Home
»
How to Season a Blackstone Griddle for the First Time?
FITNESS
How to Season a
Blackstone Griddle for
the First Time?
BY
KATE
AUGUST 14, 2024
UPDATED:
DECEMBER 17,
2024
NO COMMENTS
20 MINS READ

○ ○ ○ ○

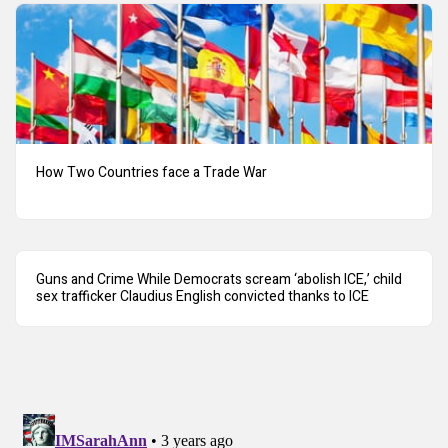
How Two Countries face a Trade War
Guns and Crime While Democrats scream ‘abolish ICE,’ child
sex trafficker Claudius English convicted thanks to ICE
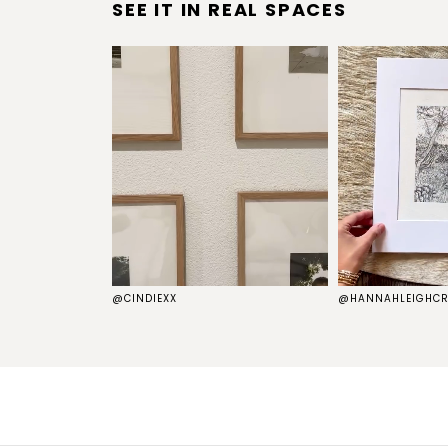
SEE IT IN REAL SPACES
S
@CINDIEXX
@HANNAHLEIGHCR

○ ○ ○ ○

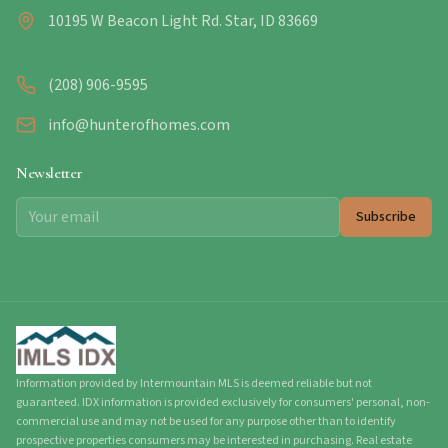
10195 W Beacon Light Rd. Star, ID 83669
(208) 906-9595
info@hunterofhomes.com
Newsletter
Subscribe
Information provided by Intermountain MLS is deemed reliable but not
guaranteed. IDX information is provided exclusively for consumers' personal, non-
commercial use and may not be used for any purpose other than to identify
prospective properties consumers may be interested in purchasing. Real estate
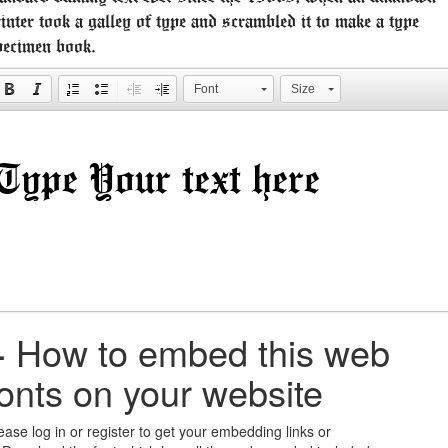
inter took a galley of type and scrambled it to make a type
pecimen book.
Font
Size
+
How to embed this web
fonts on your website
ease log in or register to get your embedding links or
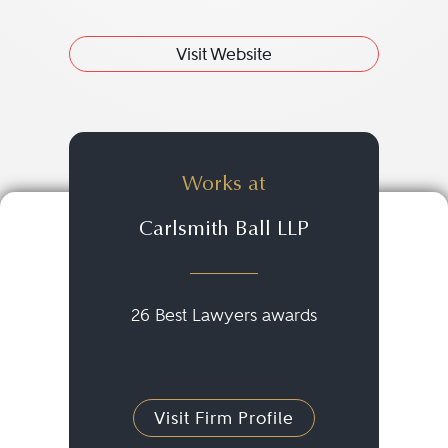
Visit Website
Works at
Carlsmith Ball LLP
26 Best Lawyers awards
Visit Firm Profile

○ ○ ○ ○

BRIEF:
The lines that contain the word "consumers" are wanted; copy each of them from the records.

ANSWER SECTION:
guaranteed. IDX information is provided exclusively for consumers' personal, non-
prospective properties consumers may be interested in purchasing. Real estate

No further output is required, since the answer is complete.